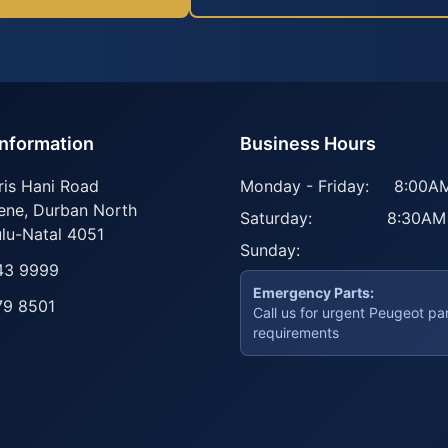
Information
Business Hours
ris Hani Road
Monday - Friday:
8:00AM
ene
,
Durban North
Saturday:
8:30AM
lu-Natal
4051
Sunday:
43 9999
Emergency Parts:
79 8501
Call us for urgent Peugeot pa
requirements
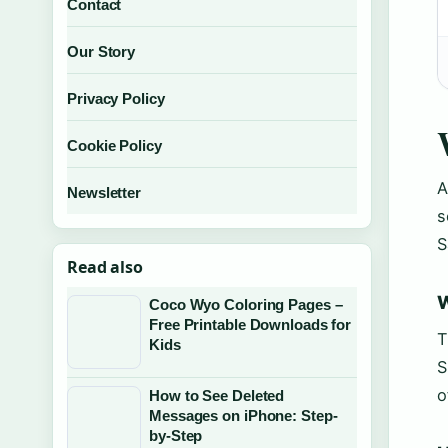
Contact
Our Story
Privacy Policy
Cookie Policy
A
Newsletter
s
S
Read also
W
Coco Wyo Coloring Pages –
Free Printable Downloads for
T
Kids
S
o
How to See Deleted
Messages on iPhone: Step-
by-Step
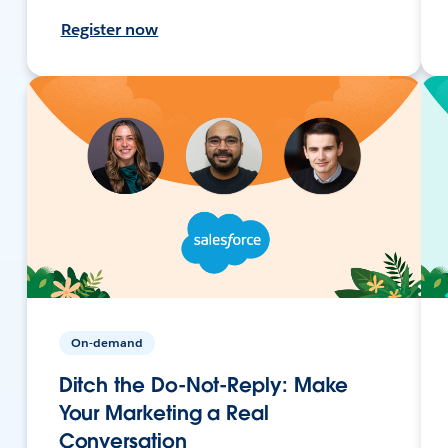
Register now
On-demand
Ditch the Do-Not-Reply: Make
Your Marketing a Real
Conversation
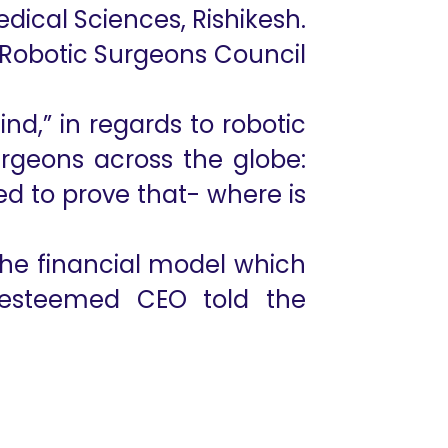
Medical Sciences, Rishikesh.
 Robotic Surgeons Council
ind,” in regards to robotic
urgeons across the globe:
ed to prove that- where is
he financial model which
e esteemed CEO told the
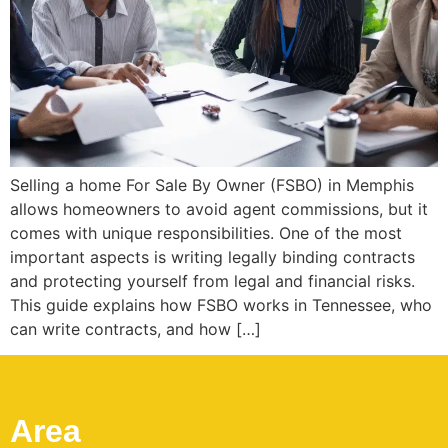
Selling a home For Sale By Owner (FSBO) in Memphis
allows homeowners to avoid agent commissions, but it
comes with unique responsibilities. One of the most
important aspects is writing legally binding contracts
and protecting yourself from legal and financial risks.
This guide explains how FSBO works in Tennessee, who
can write contracts, and how […]
Area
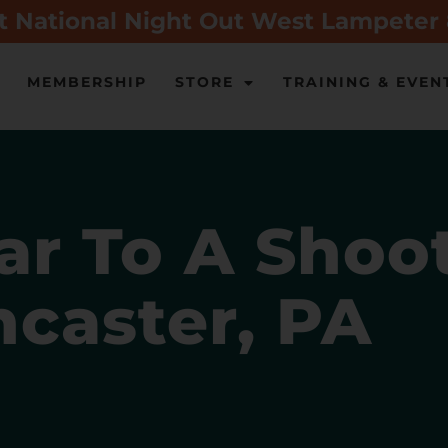
t National Night Out West Lampeter
MEMBERSHIP
STORE
TRAINING & EVEN
r To A Shoo
ncaster, PA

__Problem statement__: Restate every record exactly, please; do not copy the pictures.

__Reply to the exercise__:
Information
Business Hours
ris Hani Road
Monday - Friday:
8:00AM
ene
,
Durban North
Saturday:
8:30AM
lu-Natal
4051
Sunday:
43 9999
Emergency Parts:
79 8501
Call us for urgent Peugeot pa
requirements
Contact
Our Story
Privacy Policy
Cookie Policy
A
Newsletter
s
S
Read also
W
Coco Wyo Coloring Pages –
Free Printable Downloads for
T
Kids
S
o
How to See Deleted
Messages on iPhone: Step-
by-Step
Register now
On-demand
Ditch the Do-Not-Reply: Make
Your Marketing a Real
Conversation
Medical Sciences, Rishikesh.
 Robotic Surgeons Council
ind,” in regards to robotic
urgeons across the globe:
ed to prove that- where is
he financial model which
e esteemed CEO told the
Selling a home For Sale By Owner (FSBO) in Memphis
allows homeowners to avoid agent commissions, but it
comes with unique responsibilities. One of the most
important aspects is writing legally binding contracts
and protecting yourself from legal and financial risks.
This guide explains how FSBO works in Tennessee, who
can write contracts, and how […]
Area
t National Night Out West Lampeter
MEMBERSHIP
STORE
TRAINING & EVEN
r To A Shoo
ncaster, PA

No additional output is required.